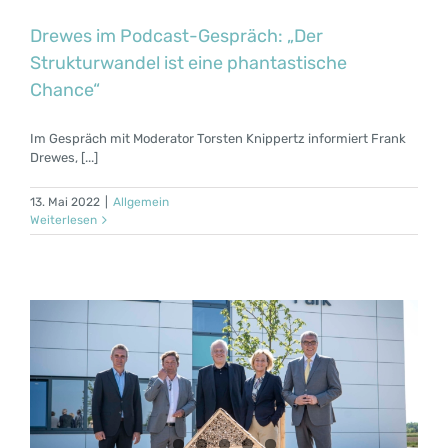
Drewes im Podcast-Gespräch: „Der
Strukturwandel ist eine phantastische
Chance“
Im Gespräch mit Moderator Torsten Knippertz informiert Frank
Drewes, [...]
13. Mai 2022
|
Allgemein
Weiterlesen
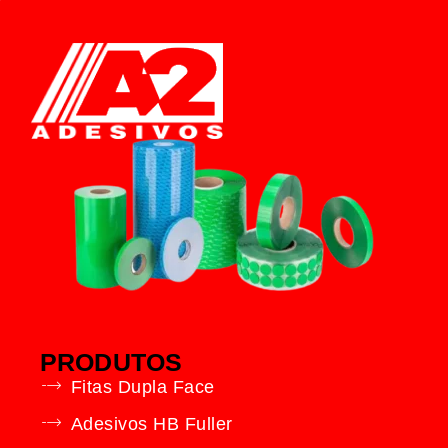
PRODUTOS
Fitas Dupla Face
Adesivos HB Fuller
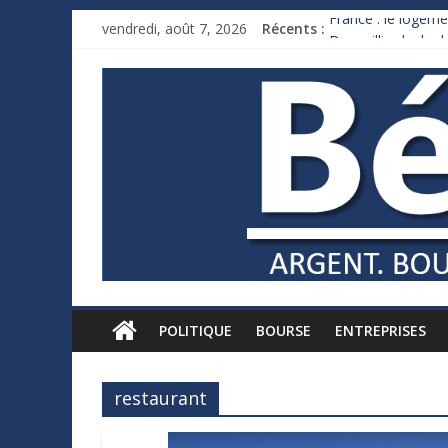
France : le logeme
vendredi, août 7, 2026
Récents :
Des milliards de 
Royaume-Uni : And
Xavier Niel, le mil
Ruée des fortunes 
POLITIQUE
BOURSE
ENTREPRISES
restaurant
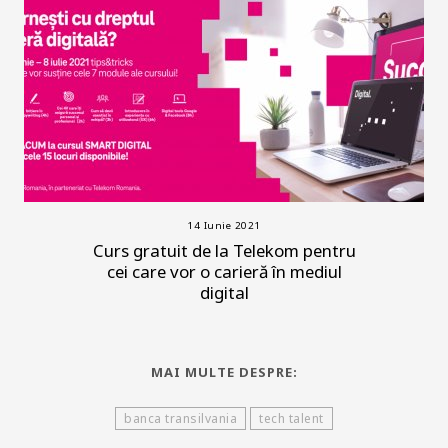
14 Iunie 2021
Curs gratuit de la Telekom pentru
cei care vor o carieră în mediul
digital
MAI MULTE DESPRE:
banca transilvania
tech talent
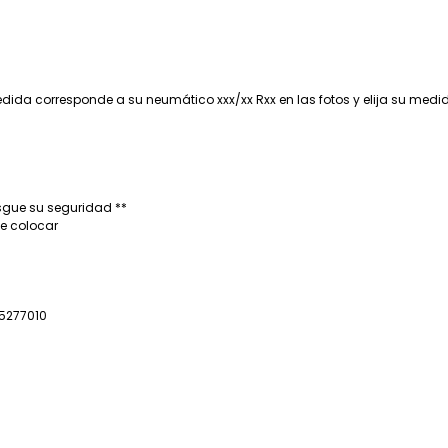
ida corresponde a su neumático xxx/xx Rxx en las fotos y elija su medid
sgue su seguridad **
e colocar
5277010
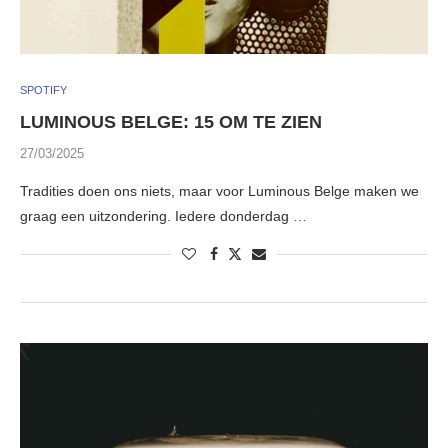
SPOTIFY
LUMINOUS BELGE: 15 OM TE ZIEN
27/03/2025
Tradities doen ons niets, maar voor Luminous Belge maken we
graag een uitzondering. Iedere donderdag …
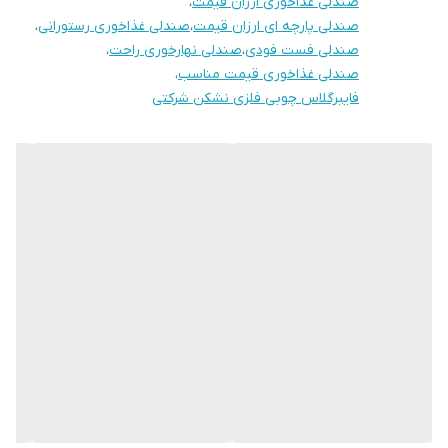
صندلی غذاخوری ارزان قیمت
،
صندلی پارچه ای ارزان قیمت
،
صندلی غذاخوری رستورانی
،
آماده همکاری با رستوران ها، کافی شاپ ها و کلیه مراکز فرهنگی، تفریحی
صندلی فست فودی
،
صندلی نهارخوری راحت
،
و اداری
صندلی غذاخوری قیمت مناسب
،
بازه ارسال کالا 8 روز کاری
فایبرگلاس چوبی فلزی نشکن شرکتی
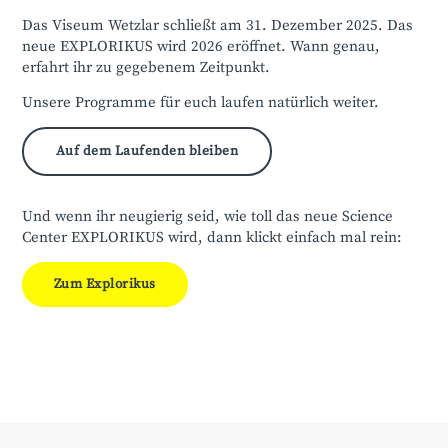
Das Viseum Wetzlar schließt am 31. Dezember 2025. Das
neue EXPLORIKUS wird 2026 eröffnet. Wann genau,
erfahrt ihr zu gegebenem Zeitpunkt.
Unsere Programme für euch laufen natürlich weiter.
Auf dem Laufenden bleiben
Und wenn ihr neugierig seid, wie toll das neue Science
Center EXPLORIKUS wird, dann klickt einfach mal rein:
Zum Explorikus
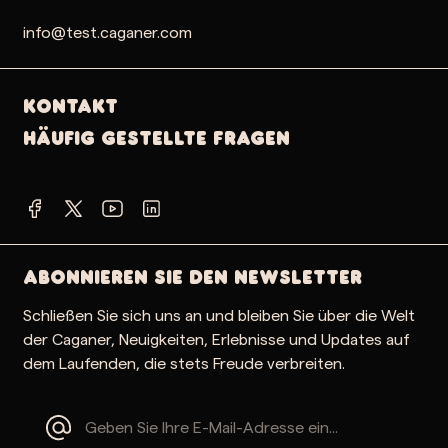
info@test.caganer.com
Kontakt
Häufig gestellte Fragen
Abonnieren Sie den Newsletter
Schließen Sie sich uns an und bleiben Sie über die Welt
der Caganer, Neuigkeiten, Erlebnisse und Updates auf
dem Laufenden, die stets Freude verbreiten.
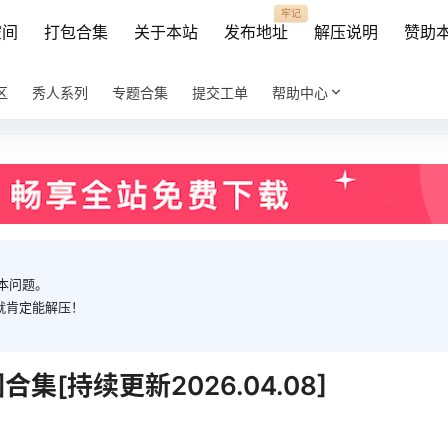
牢记
空间
打包合集
关于本站
发布地址
解压说明
赞助
区
秀人系列
专题合集
提交工单
帮助中心
本问题。
就肯定能解压！
集[持续更新2026.04.08]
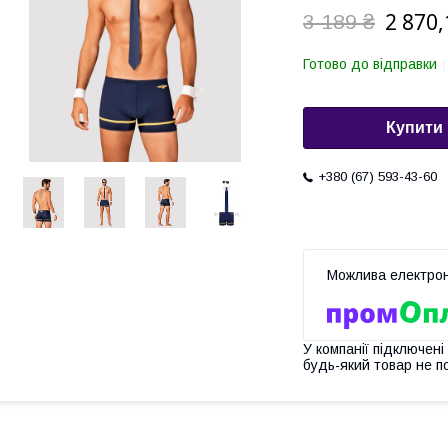
2 870,
3 189 ₴
Готово до відправки
Купити
+380 (67) 593-43-60
У компанії підключені
будь-який товар не п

+ + + +

▶ **EXERCISE**
What lines in the data above contain the word "ارزان"? Show them all.

▶ **ANSWER**
صندلی غذاخوری ارزان قیمت
صندلی پارچه ای ارزان قیمت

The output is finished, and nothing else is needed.